• [Problem details]: Write out the lines of the material below exactly, beginning at the line with "All Rights Reserved." and stopping after the line with "365 days from production", and leave out the pictures.

• [Given entries]:
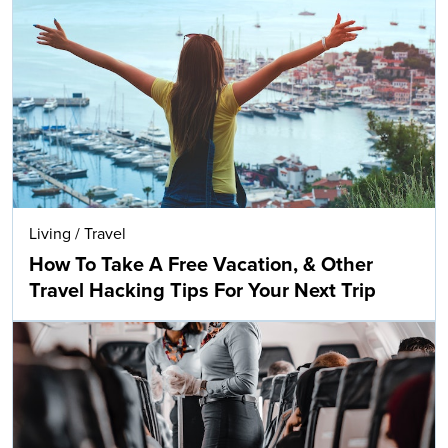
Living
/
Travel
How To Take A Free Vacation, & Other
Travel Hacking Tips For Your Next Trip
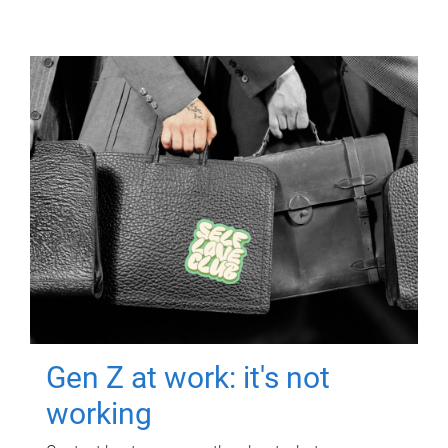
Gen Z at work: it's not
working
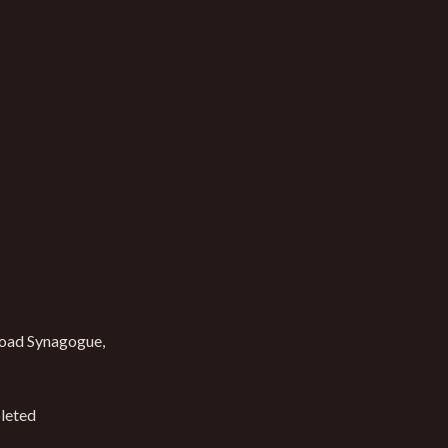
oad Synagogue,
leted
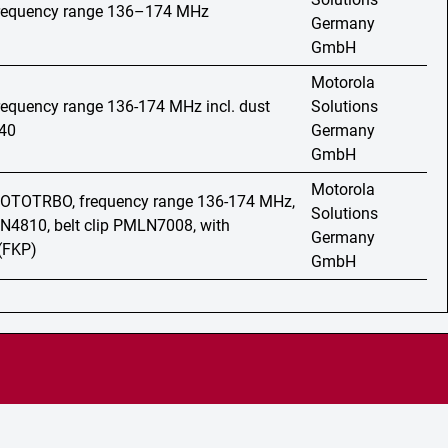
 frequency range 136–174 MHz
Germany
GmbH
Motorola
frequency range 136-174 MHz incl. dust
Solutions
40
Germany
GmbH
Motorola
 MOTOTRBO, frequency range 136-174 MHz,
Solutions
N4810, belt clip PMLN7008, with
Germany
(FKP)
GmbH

==

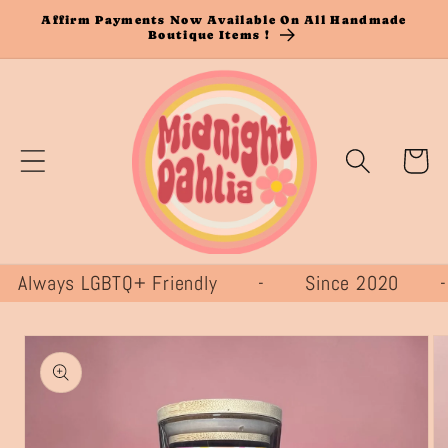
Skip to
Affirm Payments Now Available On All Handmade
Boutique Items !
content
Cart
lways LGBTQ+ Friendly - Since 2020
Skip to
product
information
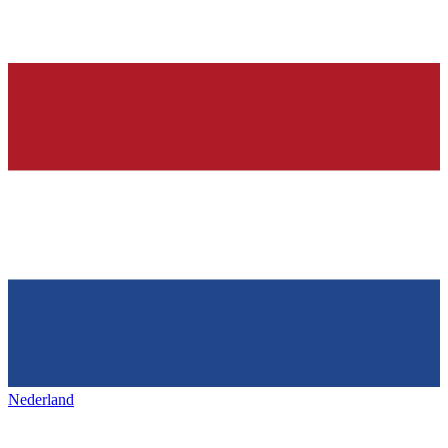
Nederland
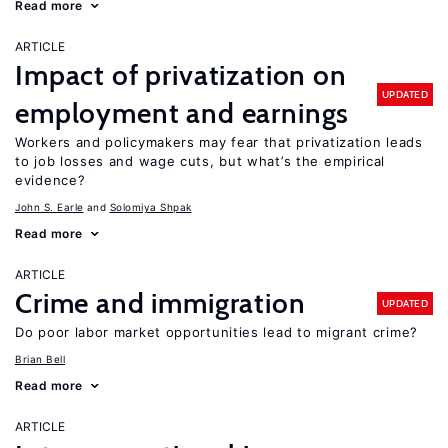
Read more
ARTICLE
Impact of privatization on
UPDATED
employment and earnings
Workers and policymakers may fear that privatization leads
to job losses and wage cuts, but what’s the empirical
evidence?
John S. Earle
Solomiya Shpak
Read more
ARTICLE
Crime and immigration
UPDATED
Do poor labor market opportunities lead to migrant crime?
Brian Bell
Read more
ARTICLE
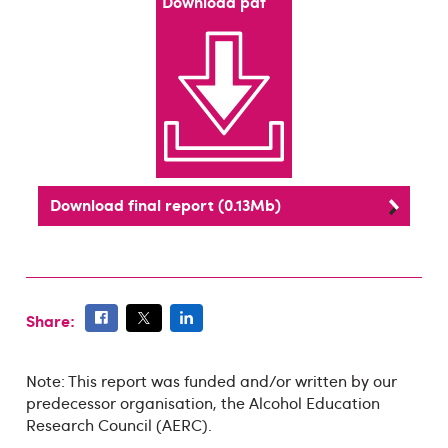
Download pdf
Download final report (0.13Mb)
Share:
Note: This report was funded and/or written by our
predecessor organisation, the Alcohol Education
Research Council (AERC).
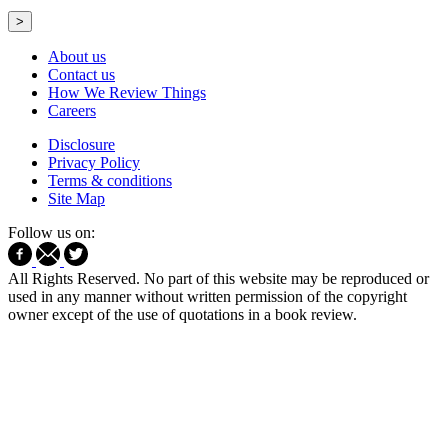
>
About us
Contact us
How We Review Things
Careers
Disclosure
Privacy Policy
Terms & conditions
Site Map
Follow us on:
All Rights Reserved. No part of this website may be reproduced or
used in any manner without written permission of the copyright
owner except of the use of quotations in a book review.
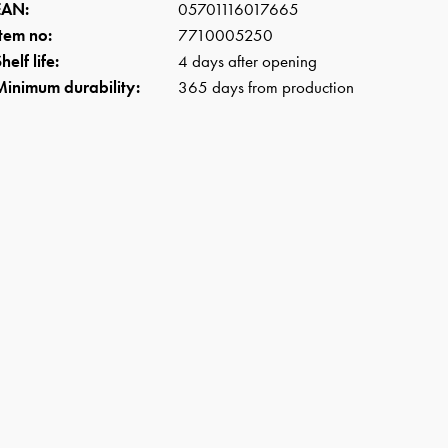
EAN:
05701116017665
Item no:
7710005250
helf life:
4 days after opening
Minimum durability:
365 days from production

• [Task answer]:
All Rights Reserved. No part of this website may be reproduced or
used in any manner without written permission of the copyright
owner except of the use of quotations in a book review.
EAN:
05701116017665
Item no:
7710005250
helf life:
4 days after opening
Minimum durability:
365 days from production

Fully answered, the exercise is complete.